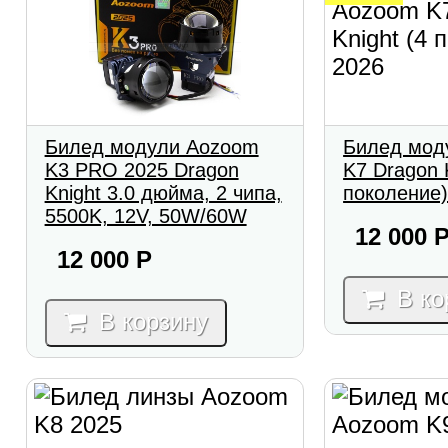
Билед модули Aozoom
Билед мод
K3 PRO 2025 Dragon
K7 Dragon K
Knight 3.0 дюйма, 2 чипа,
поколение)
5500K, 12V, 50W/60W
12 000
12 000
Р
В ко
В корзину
▬▬▬▬▬▬
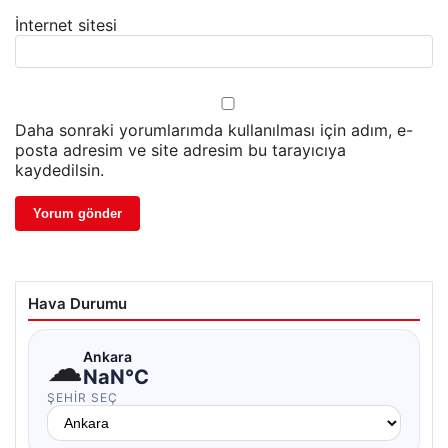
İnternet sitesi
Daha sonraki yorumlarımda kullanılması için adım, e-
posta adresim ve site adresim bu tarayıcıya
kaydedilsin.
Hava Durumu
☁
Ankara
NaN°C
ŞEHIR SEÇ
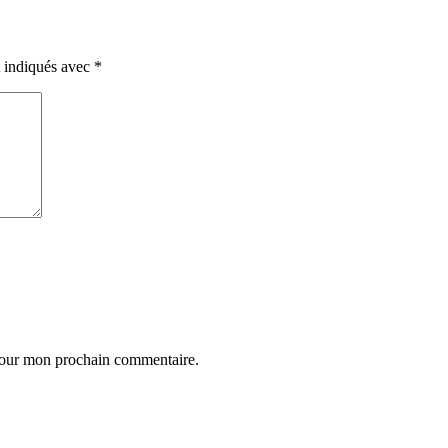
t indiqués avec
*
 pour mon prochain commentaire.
▬▬▬▬▬▬
Exercise objective | Print from the line containing "posta adresim ve site adresim bu tarayıcıya" through the line containing "pour mon prochain commentaire." in the data above, exactly as the lines stand, and omit every picture.

Response box |
posta adresim ve site adresim bu tarayıcıya
kaydedilsin.
Hava Durumu
☁
Ankara
NaN°C
ŞEHIR SEÇ
t indiqués avec
*
 pour mon prochain commentaire.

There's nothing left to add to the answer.